Functional evidence centered on whether MBP epitope presentation corresponded to detectable memory T-cell responses. Using CD45RA-depleted PBMC preparations from HLA-DR15+ relapsing-remitting MS patients and comparing them with HLA-DR15+ healthy donors, the authors report that patient samples more often showed proliferation to selected MBP epitopes and that responding cultures secreted IFN-γ. In CSF, they report that CD4+ T cells expanded from some HLA-DR15+ patients proliferated in response to these MBP epitopes, with responses varying across individuals and peptides. To probe HLA-DR involvement, they used the pan–HLA-DR blocking antibody L243 and describe partial inhibition of proliferation in several responsive samples. They interpret these assays as supporting HLA-DR–linked, antigen-specific CD4+ memory responses directed at the MBP epitopes identified in their immunopeptidomics work.

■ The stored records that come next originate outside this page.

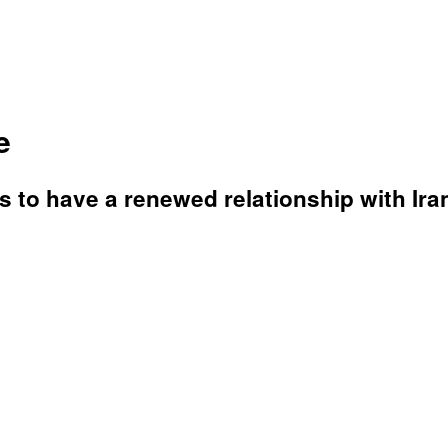
e
 to have a renewed relationship with Ira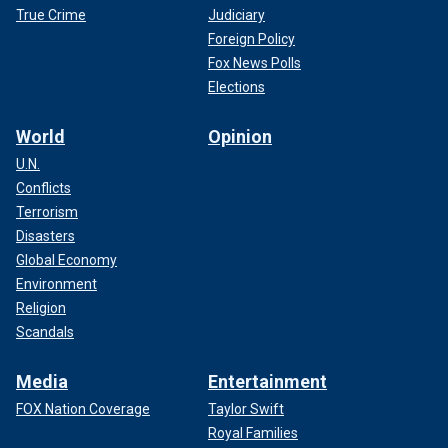
True Crime
Judiciary
Foreign Policy
Fox News Polls
Elections
World
Opinion
U.N.
Conflicts
Terrorism
Disasters
Global Economy
Environment
Religion
Scandals
Media
Entertainment
FOX Nation Coverage
Taylor Swift
Royal Families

On mechanism, the authors emphasize altered antigen processing rather than presenting their results as a demonstration of EBV–MBP molecular mimicry. In EBV-transformed B cells, they report transcriptional and proteomic correlates consistent with enhanced antigen-processing capacity, including upregulated genes spanning proteasome/immunoproteasome components and endosomal proteases, increased autophagy readouts, detection of Golli-MBP transcripts and peptides, and altered intracellular MBP protein levels relative to primary B cells.
The authors note limitations that include immunopeptidomics sensitivity, sample sizes in several experiments, and incomplete ability to exclude low-level presentation in some tissues based on the methods used.
Key Takeaways:
- The authors report that EBV-transformed B cells yielded an HLA-DR15 immunopeptidome containing MBP peptides, whereas these MBP peptides were not detected in primary B-cell immunopeptidomes.
- Investigators observed that three of four EBV_B cell-eluted MBP peptides were also detected in MS brain tissue immunopeptidomes, alongside reported non-detection of MBP(78–90) and MBP(83–90) in thymic DR2a/DR2b immunopeptidomes (a null finding the authors note could reflect immunopeptidomics sensitivity limits).
- The study reports MBP-reactive CD4+ T-cell responses in peripheral blood and in some CSF samples from HLA-DR15+ MS patients, with partial inhibition by the pan–HLA-DR blocking antibody L243 described as supporting evidence.